Hangboard Programs for Isolated Forearm Endurance
If you've never done a timed hangboard workout, you are in for a forearm altering experience. They are designed to push your forearms and fingers to the point of exhaustion, and there are workouts out there for climbers of every level! Ethan Pringle has a great set of workouts which you can download here, and there are many good workouts on 8a.nu which range from beginner to EXTREME. Those aren't available for download, but you can view and print them off here. The basic idea is simple. One minute per exercise, whatever time you don't spend on the wall you spend resting. They become progressively harder with the hangs coming closer and closer together until a burnout at the end. If you're a Rocksport climber, there are two hangboard workouts behind the campus board which are available to anyone!
Running Laps on Lead or Top Rope
Probably the most conventional method of gaining endurance is to run laps up (and possible down) routes in the gym. Select your routes carefully, however, to avoid injury or making it too easy on yourself. You should select a route that is several letter grades below your hardest on-sight outside. For example, if you've onsighted 5.11a you should try to run laps on a 5.10a/b etc...
Running laps on lead is much more mentally challenging and will prepare you to deal with being pumped on lead outdoors. It will also teach you to recover on lead, work on your breathing and relaxation, etc... For this reason, it is much more beneficial than simply top-roping, but it is not always easily accessible for all climbers. If you don't feel comfortable leading safely, be sure to top rope until you gain that level of comfort. As always, if you feel extremely pumped, try to recover or fall before clipping. There's no sense in decking or taking a bad lead fall (even in the gym) just for the sake of training.

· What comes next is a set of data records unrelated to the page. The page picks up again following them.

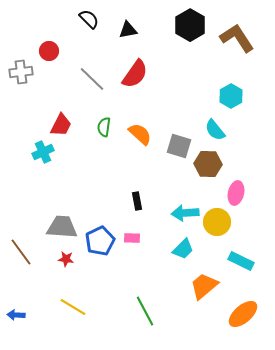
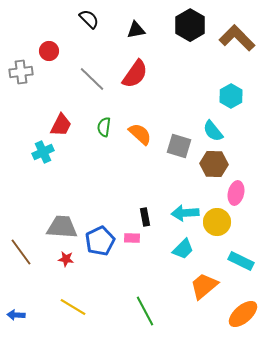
black triangle: moved 8 px right
brown L-shape: rotated 12 degrees counterclockwise
cyan semicircle: moved 2 px left, 1 px down
brown hexagon: moved 6 px right
black rectangle: moved 8 px right, 16 px down
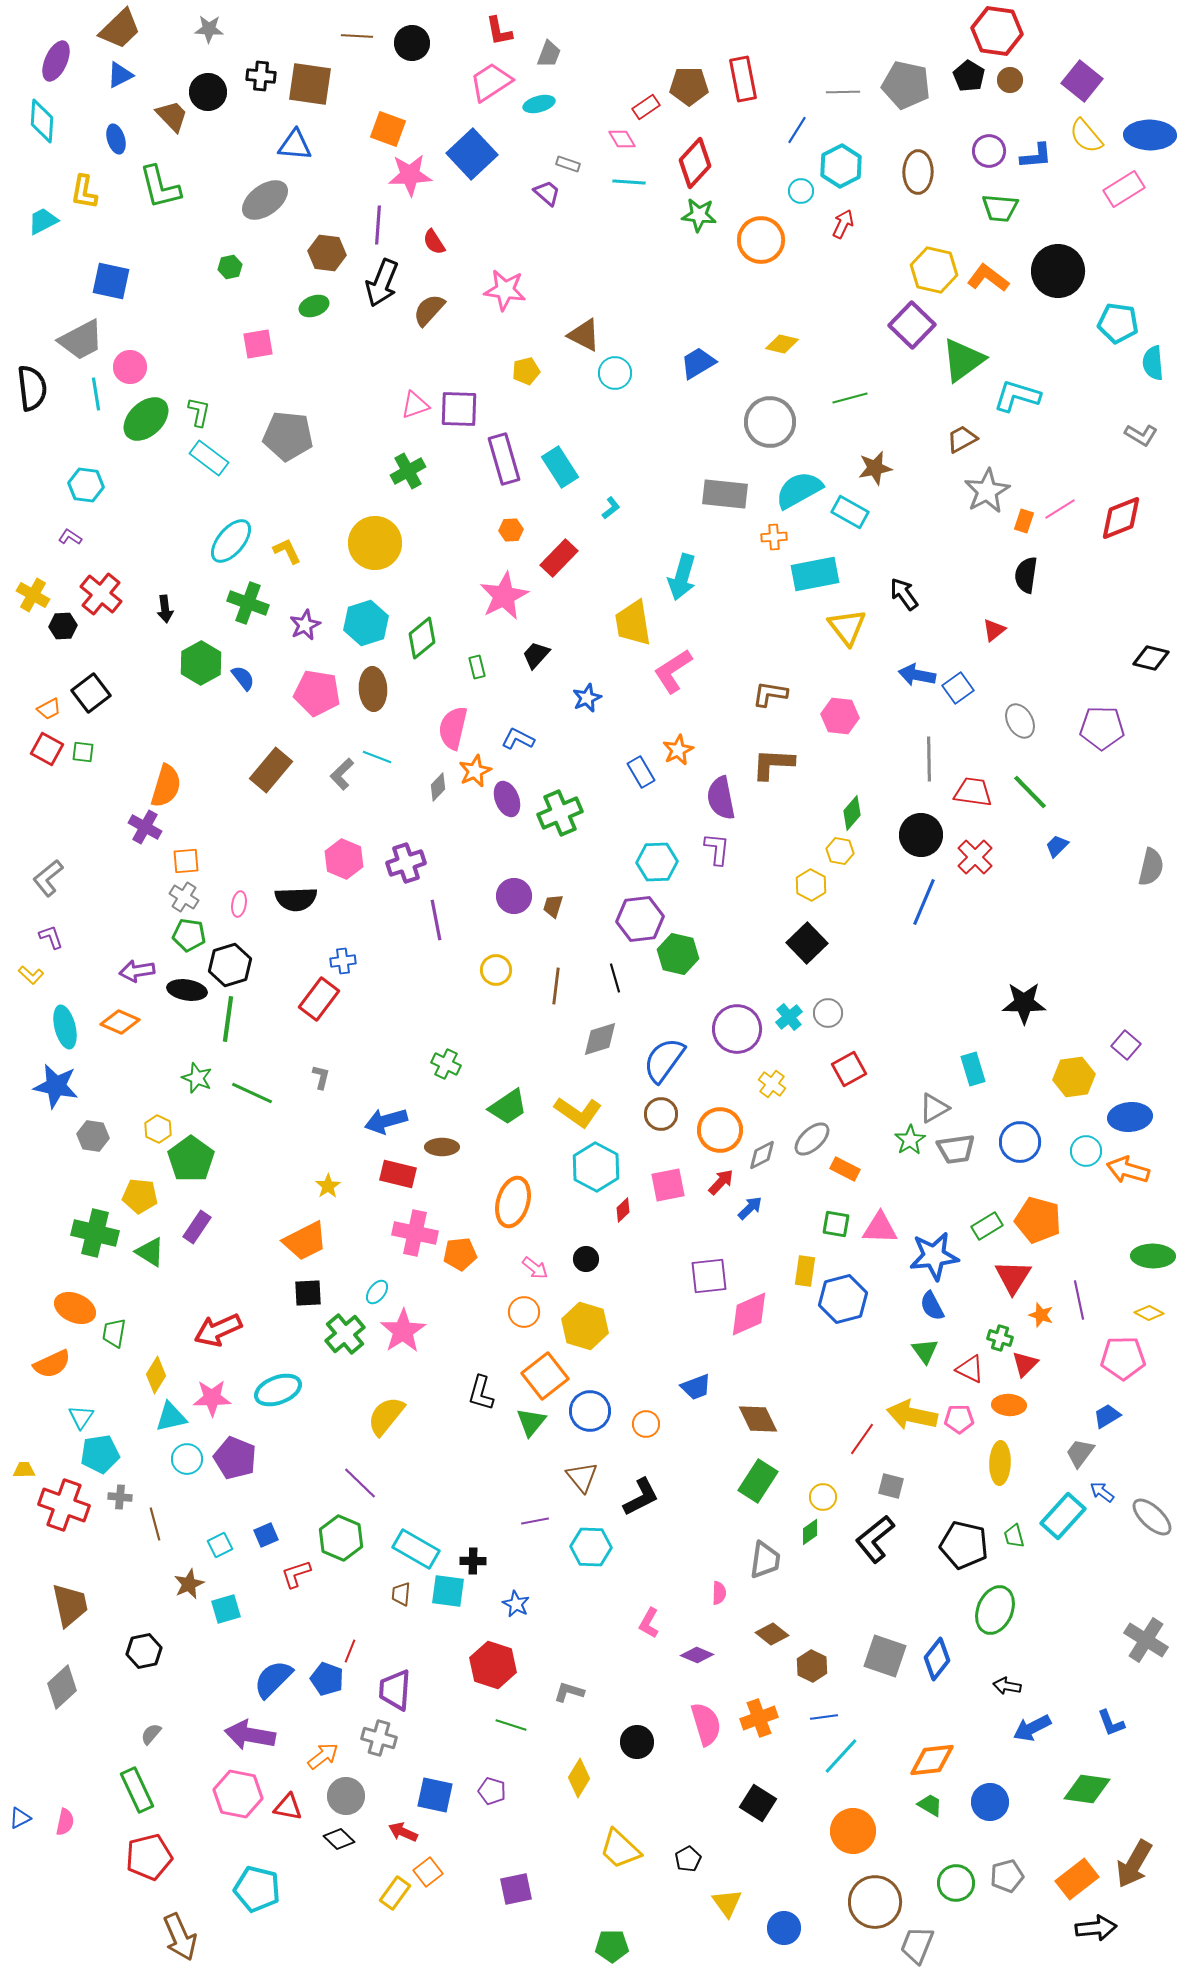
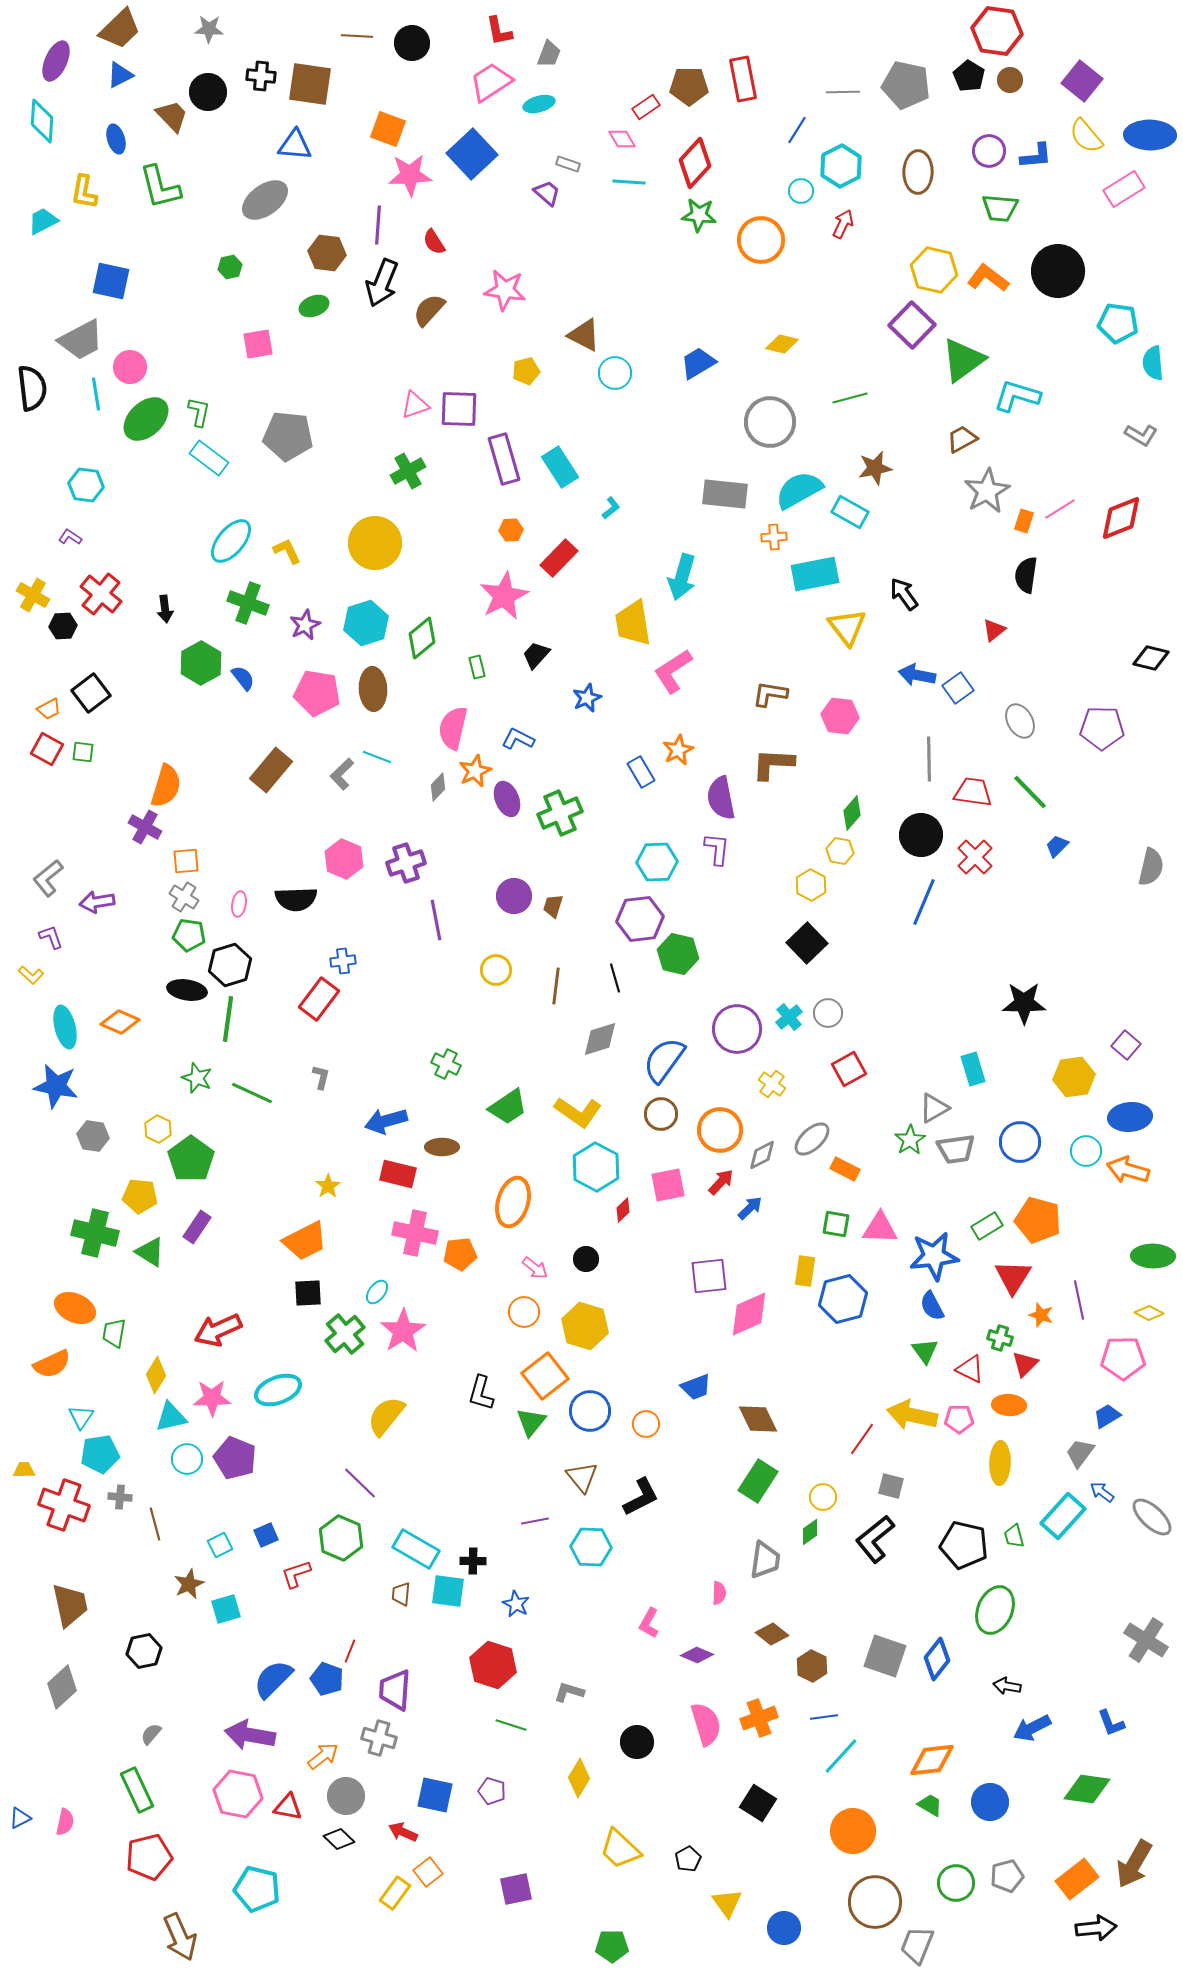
purple arrow at (137, 971): moved 40 px left, 69 px up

Traversing the Boulder or Top Rope Walls
This method is easily accessible, but doesn't replicate the actual movement of climbing as accurately as running laps or 4x4s on boulder problems. While it does have its benefits, a lot of times it can lead to hurting shoulders rather than extremely pumped forearms. If you are going to traverse, make sure you don't give yourself a no hands or nearly no hands rest in between features, as this defeats the purpose of the exercise! Traversing an overhanging wall will present you with less opportunities for such a rest, and will be more efficient overall in terms of time that you have to spend on the wall. There is no specific guidelines for this type of training, just hold on as long as possible!
With these techniques in mind, go forth and send your projects. The only way to improve your climbing, however, is to mentally commit to something that is extremely uncomfortable both mentally and physically. These sessions can leave you drained, dejected, and extremely sore. To maintain your psyche climb with a partner in the gym, and make a commitment to do regimented exercises for training. Your partner will help you stay honest, climb harder, and make those last few moves when you want to let go. If you see anyone in an Elemental Climbing Club shirt, we will be more than happy to pair up with you in the gym and train to send our projects. Go forth and crush, Elemental climbers. Have fun, and be safe!